(Beginning of MATERIAL FOR THIS EXERCISE)

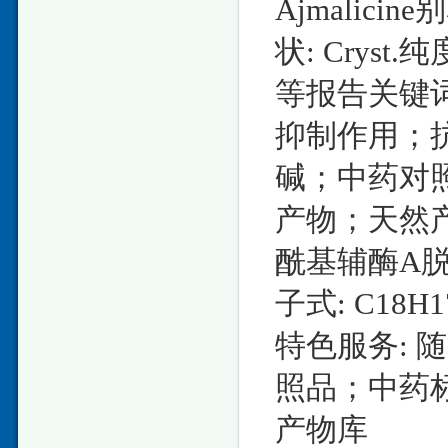
Ajmalicine
状: Cryst
等报告关键
抑制作用；
碱；中药对
产物；天然
酰基辅酶A脱氢
子式: C18H1
特色服务: 
照品；中药
产物库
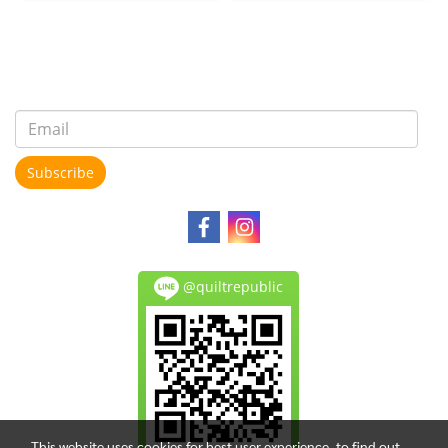
Subscribe
@quiltrepublic
This website uses cookies for best user experience, to find out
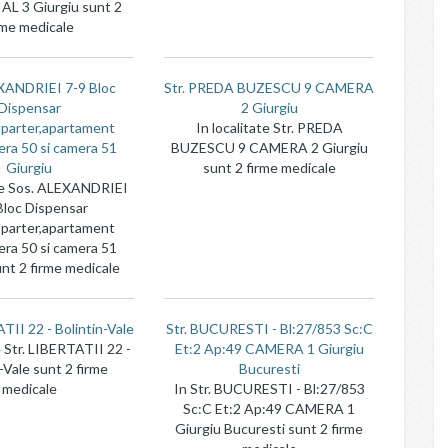
L 3 Giurgiu sunt 2
rme medicale
XANDRIEI 7-9 Bloc
Str. PREDA BUZESCU 9 CAMERA
Dispensar
2 Giurgiu
c,parter,apartament
In localitate Str. PREDA
ra 50 si camera 51
BUZESCU 9 CAMERA 2 Giurgiu
Giurgiu
sunt 2 firme medicale
ate Sos. ALEXANDRIEI
Bloc Dispensar
c,parter,apartament
ra 50 si camera 51
unt 2 firme medicale
TII 22 - Bolintin-Vale
Str. BUCURESTI - Bl:27/853 Sc:C
e Str. LIBERTATII 22 -
Et:2 Ap:49 CAMERA 1 Giurgiu
-Vale sunt 2 firme
Bucuresti
medicale
In Str. BUCURESTI - Bl:27/853
Sc:C Et:2 Ap:49 CAMERA 1
Giurgiu Bucuresti sunt 2 firme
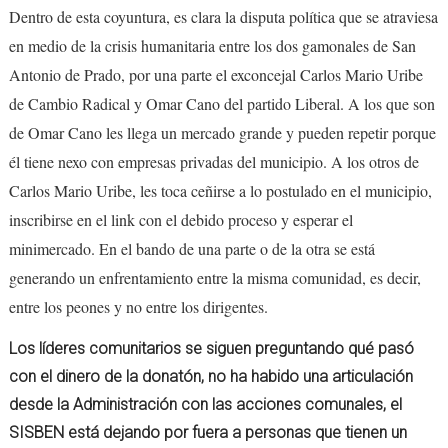
Dentro de esta coyuntura, es clara la disputa política que se atraviesa
en medio de la crisis humanitaria entre los dos gamonales de San
Antonio de Prado, por una parte el exconcejal Carlos Mario Uribe
de Cambio Radical y Omar Cano del partido Liberal. A los que son
de Omar Cano les llega un mercado grande y pueden repetir porque
él tiene nexo con empresas privadas del municipio. A los otros de
Carlos Mario Uribe, les toca ceñirse a lo postulado en el municipio,
inscribirse en el link con el debido proceso y esperar el
minimercado. En el bando de una parte o de la otra se está
generando un enfrentamiento entre la misma comunidad, es decir,
entre los peones y no entre los dirigentes.
Los líderes comunitarios se siguen preguntando qué pasó
con el dinero de la donatón, no ha habido una articulación
desde la Administración con las acciones comunales, el
SISBEN está dejando por fuera a personas que tienen un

(End of MATERIAL FOR THIS EXERCISE)

# WHAT YOU HAVE TO DO
Show the lines of the data that hold the word "firme".

# OUTPUT
sunt 2 firme medicale
unt 2 firme medicale
-Vale sunt 2 firme
Giurgiu Bucuresti sunt 2 firme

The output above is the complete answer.